WHAT YOU SHOULD DO
Give back every line of the data below exactly.

Top of DATASET EXTRACT

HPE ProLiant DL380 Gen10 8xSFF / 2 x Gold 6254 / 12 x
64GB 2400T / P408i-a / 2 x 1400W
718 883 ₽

Bottom of DATASET EXTRACT

WRITTEN SOLUTION
HPE ProLiant DL380 Gen10 8xSFF / 2 x Gold 6254 / 12 x
64GB 2400T / P408i-a / 2 x 1400W
718 883 ₽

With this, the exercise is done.